I want to mention some pre-Columbian sites in the northern Virgin Islands. Krum Bay on the south side of St. Thomas, known as “Sub Base,” has three pre-ceramic archeological sites. The three sites are Krum Bay 1 (VAm3-5), Cancel Hill ( VAm3-8), and Grambokola Hill (VAm3-7). These sites represent the earliest known human occupation in the northern Virgin Islands. However, the sites have been heavily impacted by industrial, military, and road construction since the 1940s.
The Tutu pre-Columbian site has been destroyed with a shopping mall or severely impacted. Botany Bay on the West End of St. Thomas was known historically for running slaves (Maroons) who escaped to Puerto Rico for freedom and is another pre-Columbian site. This site is gone with the wind of individual mansions built on the hilltops of Botany Bay Estate and possibly in the future a hotel development near the bay. This site also had “Native American Petroglyphs.’”

In 1976, the Magens Bay flatlands, at the foothills of the Magens Bay watershed, was listed as Magens Bay Archeological District on the National Register of Historic Places in the United States and the Virgin Islands. The area contains several artifacts exposed all over the ground, including an Indian village site dating back to about 700 A.D. However, the daily activities on the site relative to the recreation area, such as parking site and cleaning of the grounds, impact additional sites in the area.
A few years ago, probably in the 1970s or early ‘80s, a land use plan project was conducted in the watershed of Magens Bay to integrate the geological, faunal, botanical, sociological, and other disciplines into the investigation of the Magens Bay pre-Columbian site. During the investigation, about 60 acres of Peterborg, an arm of the Magens Bay watershed, was subdivided for development. From what I was told, there were no public hearings on the proposed development site. You don’t want to hear my comments. I will say this, however: we don’t care about our history.
Believe me, it is only a handful of residents of these islands that show interest in what remains of our natural, cultural, historical, and marine archeological resources of the Virgin Islands.
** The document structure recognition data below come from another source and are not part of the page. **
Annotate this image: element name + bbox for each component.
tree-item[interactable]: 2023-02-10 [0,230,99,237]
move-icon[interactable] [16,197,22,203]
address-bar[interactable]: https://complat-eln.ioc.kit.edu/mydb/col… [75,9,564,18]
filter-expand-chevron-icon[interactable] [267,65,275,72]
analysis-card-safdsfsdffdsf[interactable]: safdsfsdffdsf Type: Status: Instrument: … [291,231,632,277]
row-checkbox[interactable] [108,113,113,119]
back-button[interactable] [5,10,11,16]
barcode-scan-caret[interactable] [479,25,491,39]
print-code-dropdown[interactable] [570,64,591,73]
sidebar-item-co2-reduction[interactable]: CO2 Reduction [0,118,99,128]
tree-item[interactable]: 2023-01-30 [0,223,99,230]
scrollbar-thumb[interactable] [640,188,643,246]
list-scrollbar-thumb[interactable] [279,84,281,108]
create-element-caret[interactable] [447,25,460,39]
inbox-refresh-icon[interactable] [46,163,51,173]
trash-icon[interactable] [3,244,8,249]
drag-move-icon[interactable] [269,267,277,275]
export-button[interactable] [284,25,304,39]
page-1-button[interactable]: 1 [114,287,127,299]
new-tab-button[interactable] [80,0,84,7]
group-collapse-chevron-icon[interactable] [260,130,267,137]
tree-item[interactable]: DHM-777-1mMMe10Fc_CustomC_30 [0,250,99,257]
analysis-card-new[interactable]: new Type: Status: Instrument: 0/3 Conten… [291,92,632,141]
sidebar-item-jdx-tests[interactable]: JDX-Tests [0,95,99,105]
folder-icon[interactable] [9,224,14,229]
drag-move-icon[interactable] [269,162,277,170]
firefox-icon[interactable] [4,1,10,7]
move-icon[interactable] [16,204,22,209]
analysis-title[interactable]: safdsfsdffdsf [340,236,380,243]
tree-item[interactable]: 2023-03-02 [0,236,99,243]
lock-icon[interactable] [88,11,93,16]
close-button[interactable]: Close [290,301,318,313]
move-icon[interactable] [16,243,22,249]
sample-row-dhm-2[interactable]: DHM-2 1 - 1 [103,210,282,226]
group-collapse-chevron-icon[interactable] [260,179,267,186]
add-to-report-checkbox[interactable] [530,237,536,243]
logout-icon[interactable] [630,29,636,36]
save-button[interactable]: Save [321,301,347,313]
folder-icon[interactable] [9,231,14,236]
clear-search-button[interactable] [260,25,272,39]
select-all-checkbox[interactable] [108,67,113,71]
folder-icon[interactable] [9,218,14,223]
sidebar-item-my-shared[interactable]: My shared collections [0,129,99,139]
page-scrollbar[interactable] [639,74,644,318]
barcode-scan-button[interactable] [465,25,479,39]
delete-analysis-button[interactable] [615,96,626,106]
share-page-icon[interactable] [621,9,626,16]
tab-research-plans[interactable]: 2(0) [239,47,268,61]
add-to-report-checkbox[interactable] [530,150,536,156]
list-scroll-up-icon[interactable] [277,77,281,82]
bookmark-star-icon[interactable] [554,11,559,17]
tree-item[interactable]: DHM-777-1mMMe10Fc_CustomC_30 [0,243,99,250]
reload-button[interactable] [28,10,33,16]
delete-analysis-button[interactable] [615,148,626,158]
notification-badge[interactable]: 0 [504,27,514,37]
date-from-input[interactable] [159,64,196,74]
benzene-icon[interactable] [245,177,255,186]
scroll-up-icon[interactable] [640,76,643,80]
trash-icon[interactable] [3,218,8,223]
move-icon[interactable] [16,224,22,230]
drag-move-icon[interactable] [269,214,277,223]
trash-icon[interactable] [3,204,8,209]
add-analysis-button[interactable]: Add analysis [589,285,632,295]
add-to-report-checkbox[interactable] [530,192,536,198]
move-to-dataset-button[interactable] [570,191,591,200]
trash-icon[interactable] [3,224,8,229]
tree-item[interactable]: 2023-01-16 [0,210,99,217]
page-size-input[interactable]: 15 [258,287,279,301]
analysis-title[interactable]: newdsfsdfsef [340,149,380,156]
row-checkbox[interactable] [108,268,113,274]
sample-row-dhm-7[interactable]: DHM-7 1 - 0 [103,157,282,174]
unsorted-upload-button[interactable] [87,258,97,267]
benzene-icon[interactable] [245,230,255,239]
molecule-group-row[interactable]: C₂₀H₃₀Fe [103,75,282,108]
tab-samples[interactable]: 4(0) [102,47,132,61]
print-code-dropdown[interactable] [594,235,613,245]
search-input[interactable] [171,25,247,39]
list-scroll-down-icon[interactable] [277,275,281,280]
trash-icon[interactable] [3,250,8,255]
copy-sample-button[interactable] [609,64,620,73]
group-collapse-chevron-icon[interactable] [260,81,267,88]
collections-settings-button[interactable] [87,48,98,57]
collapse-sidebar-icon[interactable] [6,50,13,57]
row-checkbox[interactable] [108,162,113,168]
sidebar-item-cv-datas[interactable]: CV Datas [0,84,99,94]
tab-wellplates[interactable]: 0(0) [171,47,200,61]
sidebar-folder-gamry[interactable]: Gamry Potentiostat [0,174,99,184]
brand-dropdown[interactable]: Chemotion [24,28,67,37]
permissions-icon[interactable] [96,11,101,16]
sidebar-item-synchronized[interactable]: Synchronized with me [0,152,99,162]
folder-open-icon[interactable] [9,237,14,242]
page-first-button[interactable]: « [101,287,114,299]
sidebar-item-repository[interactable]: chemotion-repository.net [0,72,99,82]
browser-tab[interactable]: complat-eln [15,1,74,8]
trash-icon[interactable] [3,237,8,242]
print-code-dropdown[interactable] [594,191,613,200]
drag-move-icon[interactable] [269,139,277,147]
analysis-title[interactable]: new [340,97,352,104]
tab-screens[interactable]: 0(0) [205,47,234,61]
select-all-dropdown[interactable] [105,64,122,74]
There are pre-Columbian sites on Water Island as well as Hassel Island. Some of our surrounding cays, inlets, and small islands of the Virgin Islands once inhabited by indigenous people have pre-Columbian sites. For example, the eastern coast of Congo Cay off the northwest side of St. John is called on the Scorpion Survey map “Indian Inscription Point,” which refers to the petroglyphs carved in the rock.
On the island of St. John, there are several pre-Columbian sites, such as Cinnamon Bay and Trunk Bay, revealing the presence of the Taino people. I will say this: what makes these islands so rich in history are those pre-Columbian sites that remind us of a culture that existed for thousands of years before these islands were called by their colonial names of the United States of the Virgin Islands.
— Olasee Davis is a bush professor who lectures and writes about the culture, history, ecology and environment of the Virgin Islands when he is not leading hiking tours of the wild places and spaces of St. Croix and beyond.